▶ _Your instructions_
Every line below that has "насосов" in it should be copied.

─── Data records ───

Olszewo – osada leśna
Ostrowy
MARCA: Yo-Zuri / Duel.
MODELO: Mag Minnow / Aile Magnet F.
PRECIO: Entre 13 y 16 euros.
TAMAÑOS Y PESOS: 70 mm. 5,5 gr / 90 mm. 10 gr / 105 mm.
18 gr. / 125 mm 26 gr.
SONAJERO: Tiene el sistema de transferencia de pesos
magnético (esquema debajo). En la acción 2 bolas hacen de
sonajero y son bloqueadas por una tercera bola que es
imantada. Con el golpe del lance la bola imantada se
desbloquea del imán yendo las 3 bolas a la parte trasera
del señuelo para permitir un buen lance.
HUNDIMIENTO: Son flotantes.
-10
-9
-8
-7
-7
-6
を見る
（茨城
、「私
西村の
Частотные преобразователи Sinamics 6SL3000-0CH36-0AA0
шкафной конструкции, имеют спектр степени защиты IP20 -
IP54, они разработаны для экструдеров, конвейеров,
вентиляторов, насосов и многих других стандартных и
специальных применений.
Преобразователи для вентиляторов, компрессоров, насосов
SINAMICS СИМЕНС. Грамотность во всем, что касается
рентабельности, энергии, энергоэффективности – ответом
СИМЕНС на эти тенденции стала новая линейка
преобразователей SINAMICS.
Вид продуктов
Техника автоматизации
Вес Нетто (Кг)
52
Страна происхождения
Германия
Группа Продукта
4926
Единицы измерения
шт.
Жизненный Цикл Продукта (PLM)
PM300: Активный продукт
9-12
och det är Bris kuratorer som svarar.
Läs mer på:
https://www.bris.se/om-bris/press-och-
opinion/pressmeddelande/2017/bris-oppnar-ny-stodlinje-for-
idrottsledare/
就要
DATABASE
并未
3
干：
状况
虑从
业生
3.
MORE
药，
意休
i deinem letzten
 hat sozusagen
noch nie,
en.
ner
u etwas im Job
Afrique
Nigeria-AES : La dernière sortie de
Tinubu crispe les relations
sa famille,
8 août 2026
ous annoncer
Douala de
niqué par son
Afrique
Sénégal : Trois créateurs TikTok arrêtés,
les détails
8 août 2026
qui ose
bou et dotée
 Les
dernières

───

▶ _Expected output_
вентиляторов, насосов и многих других стандартных и
Преобразователи для вентиляторов, компрессоров, насосов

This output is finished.